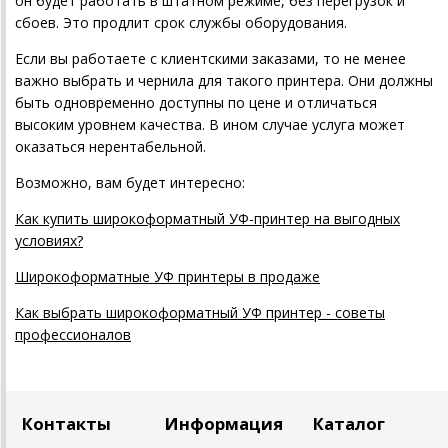
он будет работать в штатном режиме, без перегрузок и
сбоев. Это продлит срок службы оборудования.
Если вы работаете с клиентскими заказами, то не менее
важно выбрать и чернила для такого принтера. Они должны
быть одновременно доступны по цене и отличаться
высоким уровнем качества. В ином случае услуга может
оказаться нерентабельной.
Возможно, вам будет интересно:
Как купить широкоформатный УФ-принтер на выгодных
условиях?
Широкоформатные УФ принтеры в продаже
Как выбрать широкоформатный УФ принтер - советы
профессионалов
Контакты
Информация
Каталог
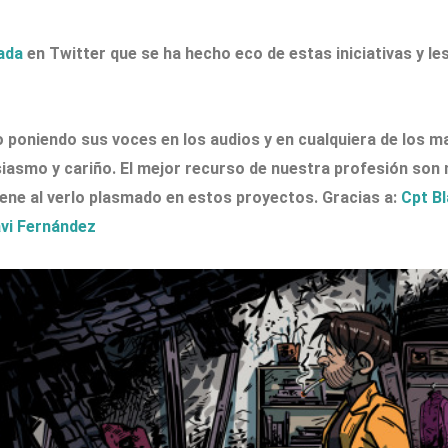
ada
en Twitter que se ha hecho eco de estas iniciativas y le
 poniendo sus voces en los audios y en cualquiera de los m
usiasmo y cariño. El mejor recurso de nuestra profesión so
ene al verlo plasmado en estos proyectos. Gracias a:
Cpt B
vi Fernández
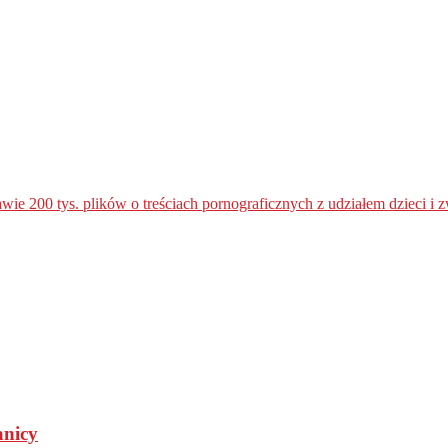
ie 200 tys. plików o treściach pornograficznych z udziałem dzieci i z
anicy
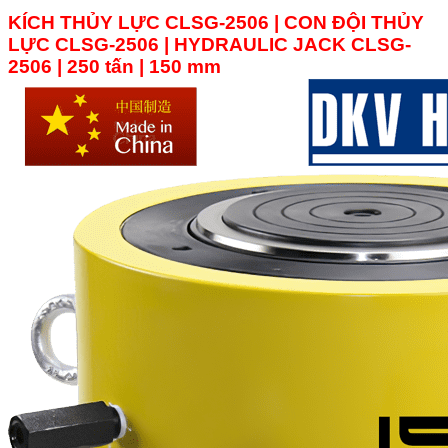
KÍCH THỦY LỰC CLSG-2506 | CON ĐỘI THỦY
LỰC
CLSG-2506 |
HYDRAULIC JACK CLSG-
2506 | 250 tấn | 150 mm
....
Brief: In the listing above, find each line with the word "будет" and copy it out.

Answer section:
он будет работать в штатном режиме, без перегрузок и
Возможно, вам будет интересно:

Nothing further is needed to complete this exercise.